WORK TASK
With the pictures excluded, reproduce all of the data exactly.
━━━━━━
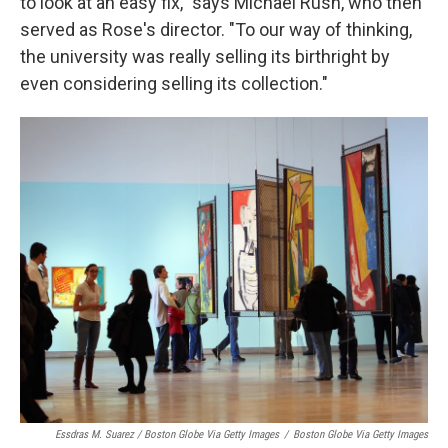
to look at an easy fix," says Michael Rush, who then
served as Rose's director. "To our way of thinking,
the university was really selling its birthright by
even considering selling its collection."
Essdras M. Suarez / Boston Globe Via Getty Images
/
Boston Globe Via Getty Images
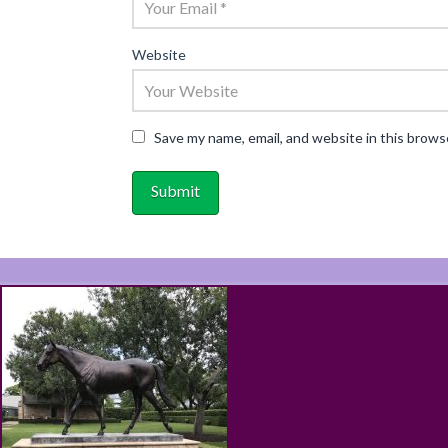
Website
Save my name, email, and website in this brows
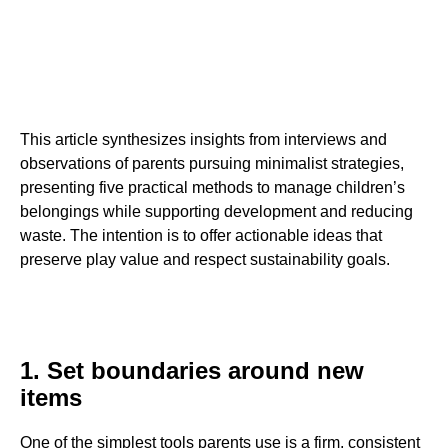
This article synthesizes insights from interviews and
observations of parents pursuing minimalist strategies,
presenting five practical methods to manage children’s
belongings while supporting development and reducing
waste. The intention is to offer actionable ideas that
preserve play value and respect sustainability goals.
1. Set boundaries around new
items
One of the simplest tools parents use is a firm, consistent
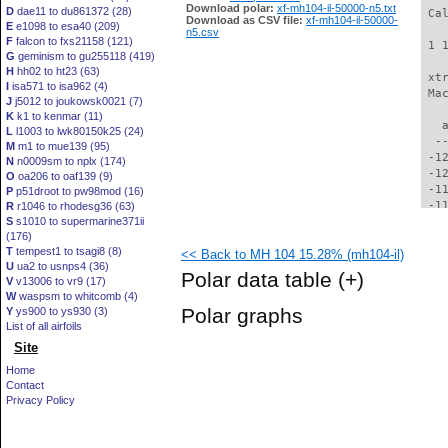
Download polar:
xf-mh104-il-50000-n5.txt
D
dae11 to du861372 (28)
 Ca
Download as CSV file:
xf-mh104-il-50000-
E
e1098 to esa40 (209)
n5.csv
F
falcon to fxs21158 (121)
 1 
G
geminism to gu255118 (419)
H
hh02 to ht23 (63)
 xt
I
isa571 to isa962 (4)
 Ma
J
j5012 to joukowsk0021 (7)
K
k1 to kenmar (11)
   
L
l1003 to lwk80150k25 (24)
  -
M
m1 to mue139 (95)
 -1
N
n0009sm to nplx (174)
 -1
O
oa206 to oaf139 (9)
 -1
P
p51droot to pw98mod (16)
 -1
R
r1046 to rhodesg36 (63)
S
s1010 to supermarine371ii
 -1
(176)
 -1
T
tempest1 to tsagi8 (8)
<< Back to MH 104 15.28% (mh104-il)
 -1
U
ua2 to usnps4 (36)
 -1
Polar data table
(+)
V
v13006 to vr9 (17)
 -1
W
waspsm to whitcomb (4)
 -1
Polar graphs
Y
ys900 to ys930 (3)
  -
List of all airfoils
  -
Site
  -
  -
Home
  -
Contact
  -
Privacy Policy
  -
  -
  -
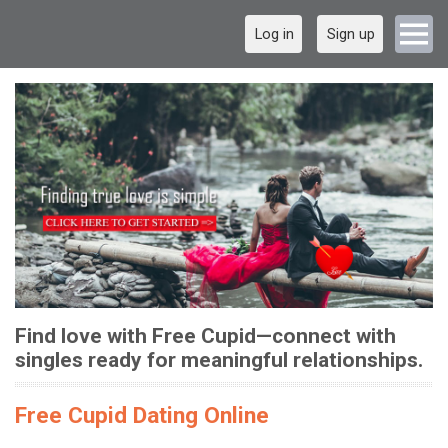
Log in
Sign up
Find love with Free Cupid—connect with
singles ready for meaningful relationships.
Free Cupid Dating Online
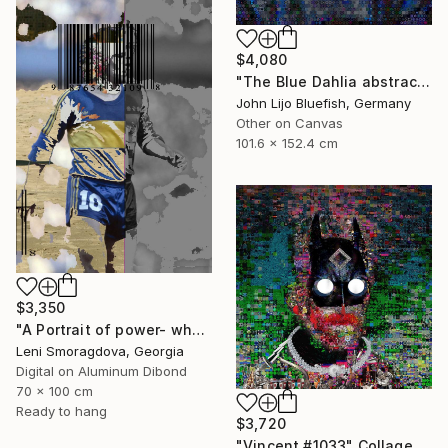
$4,080
"The Blue Dahlia abstract Collage" Collage
John Lijo Bluefish, Germany
Other on Canvas
101.6 x 152.4 cm
$3,350
"A Portrait of power- what can't be washed: Michel Platini" Collage
Leni Smoragdova, Georgia
Digital on Aluminum Dibond
70 x 100 cm
Ready to hang
$3,720
"Vincent #1033" Collage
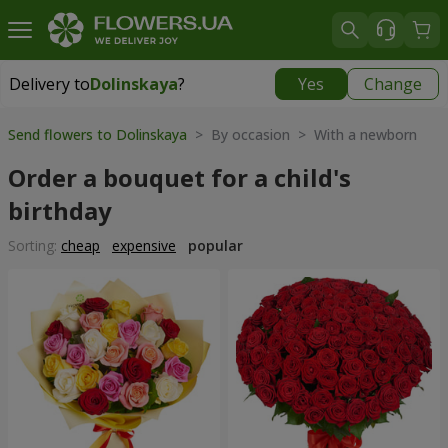
Delivery to
Dolinskaya
?
Yes
Change
Delivery to
Dolinskaya
|
970 uah
Send flowers to Dolinskaya
> By occasion > With a newborn
Order a bouquet for a child's
birthday
Sorting:
cheap
expensive
popular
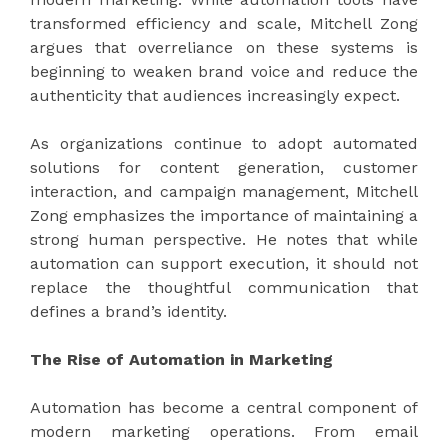
transformed efficiency and scale, Mitchell Zong
argues that overreliance on these systems is
beginning to weaken brand voice and reduce the
authenticity that audiences increasingly expect.
As organizations continue to adopt automated
solutions for content generation, customer
interaction, and campaign management, Mitchell
Zong emphasizes the importance of maintaining a
strong human perspective. He notes that while
automation can support execution, it should not
replace the thoughtful communication that
defines a brand’s identity.
The Rise of Automation in Marketing
Automation has become a central component of
modern marketing operations. From email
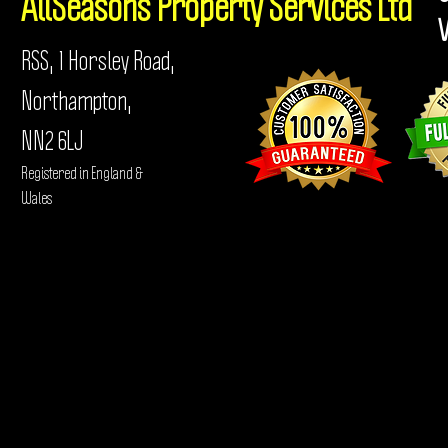
AllSeasons
Property Services Ltd
RSS, 1 Horsley Road,
Northampton,
NN2 6LJ
Registered in England &
Wales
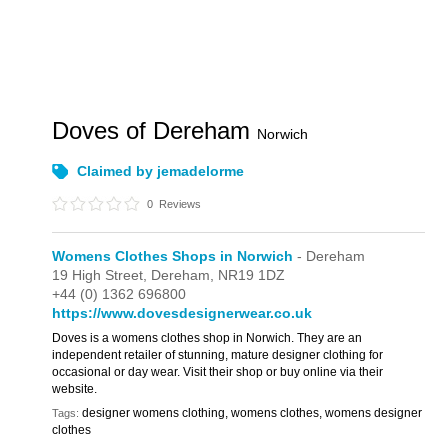
Doves of Dereham
Norwich
Claimed by jemadelorme
0
Reviews
Womens Clothes Shops in Norwich
- Dereham
19 High Street,
Dereham,
NR19 1DZ
+44 (0) 1362 696800
https://www.dovesdesignerwear.co.uk
Doves is a womens clothes shop in Norwich. They are an
independent retailer of stunning, mature designer clothing for
occasional or day wear. Visit their shop or buy online via their
website.
designer womens clothing, womens clothes, womens designer
Tags:
clothes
━━━━━━
SOLUTION TO THE PROBLEM
to look at an easy fix," says Michael Rush, who then
served as Rose's director. "To our way of thinking,
the university was really selling its birthright by
even considering selling its collection."
Essdras M. Suarez / Boston Globe Via Getty Images
/
Boston Globe Via Getty Images
Website
Save my name, email, and website in this brows
This article synthesizes insights from interviews and
observations of parents pursuing minimalist strategies,
presenting five practical methods to manage children’s
belongings while supporting development and reducing
waste. The intention is to offer actionable ideas that
preserve play value and respect sustainability goals.
1. Set boundaries around new
items
One of the simplest tools parents use is a firm, consistent
Download polar:
xf-mh104-il-50000-n5.txt
D
dae11 to du861372 (28)
 Ca
Download as CSV file:
xf-mh104-il-50000-
E
e1098 to esa40 (209)
n5.csv
F
falcon to fxs21158 (121)
 1 
G
geminism to gu255118 (419)
H
hh02 to ht23 (63)
 xt
I
isa571 to isa962 (4)
 Ma
J
j5012 to joukowsk0021 (7)
K
k1 to kenmar (11)
   
L
l1003 to lwk80150k25 (24)
  -
M
m1 to mue139 (95)
 -1
N
n0009sm to nplx (174)
 -1
O
oa206 to oaf139 (9)
 -1
P
p51droot to pw98mod (16)
 -1
R
r1046 to rhodesg36 (63)
S
s1010 to supermarine371ii
 -1
(176)
 -1
T
tempest1 to tsagi8 (8)
<< Back to MH 104 15.28% (mh104-il)
 -1
U
ua2 to usnps4 (36)
 -1
Polar data table
(+)
V
v13006 to vr9 (17)
 -1
W
waspsm to whitcomb (4)
 -1
Polar graphs
Y
ys900 to ys930 (3)
  -
List of all airfoils
  -
Site
  -
  -
Home
  -
Contact
  -
Privacy Policy
  -
  -
  -
Log in
Sign up
Find love with Free Cupid—connect with
singles ready for meaningful relationships.
Free Cupid Dating Online
$4,080
"The Blue Dahlia abstract Collage" Collage
John Lijo Bluefish, Germany
Other on Canvas
101.6 x 152.4 cm
$3,350
"A Portrait of power- what can't be washed: Michel Platini" Collage
Leni Smoragdova, Georgia
Digital on Aluminum Dibond
70 x 100 cm
Ready to hang
$3,720
"Vincent #1033" Collage
Delivery to
Dolinskaya
?
Yes
Change
Delivery to
Dolinskaya
|
970 uah
Send flowers to Dolinskaya
> By occasion > With a newborn
Order a bouquet for a child's
birthday
Sorting:
cheap
expensive
popular
transformed efficiency and scale, Mitchell Zong
argues that overreliance on these systems is
beginning to weaken brand voice and reduce the
authenticity that audiences increasingly expect.
As organizations continue to adopt automated
solutions for content generation, customer
interaction, and campaign management, Mitchell
Zong emphasizes the importance of maintaining a
strong human perspective. He notes that while
automation can support execution, it should not
replace the thoughtful communication that
defines a brand’s identity.
The Rise of Automation in Marketing
Automation has become a central component of
modern marketing operations. From email
AllSeasons
Property Services Ltd
RSS, 1 Horsley Road,
Northampton,
NN2 6LJ
Registered in England &
Wales
Doves of Dereham
Norwich
Claimed by jemadelorme
0
Reviews
Womens Clothes Shops in Norwich
- Dereham
19 High Street,
Dereham,
NR19 1DZ
+44 (0) 1362 696800
https://www.dovesdesignerwear.co.uk
Doves is a womens clothes shop in Norwich. They are an
independent retailer of stunning, mature designer clothing for
occasional or day wear. Visit their shop or buy online via their
website.
designer womens clothing, womens clothes, womens designer
Tags:
clothes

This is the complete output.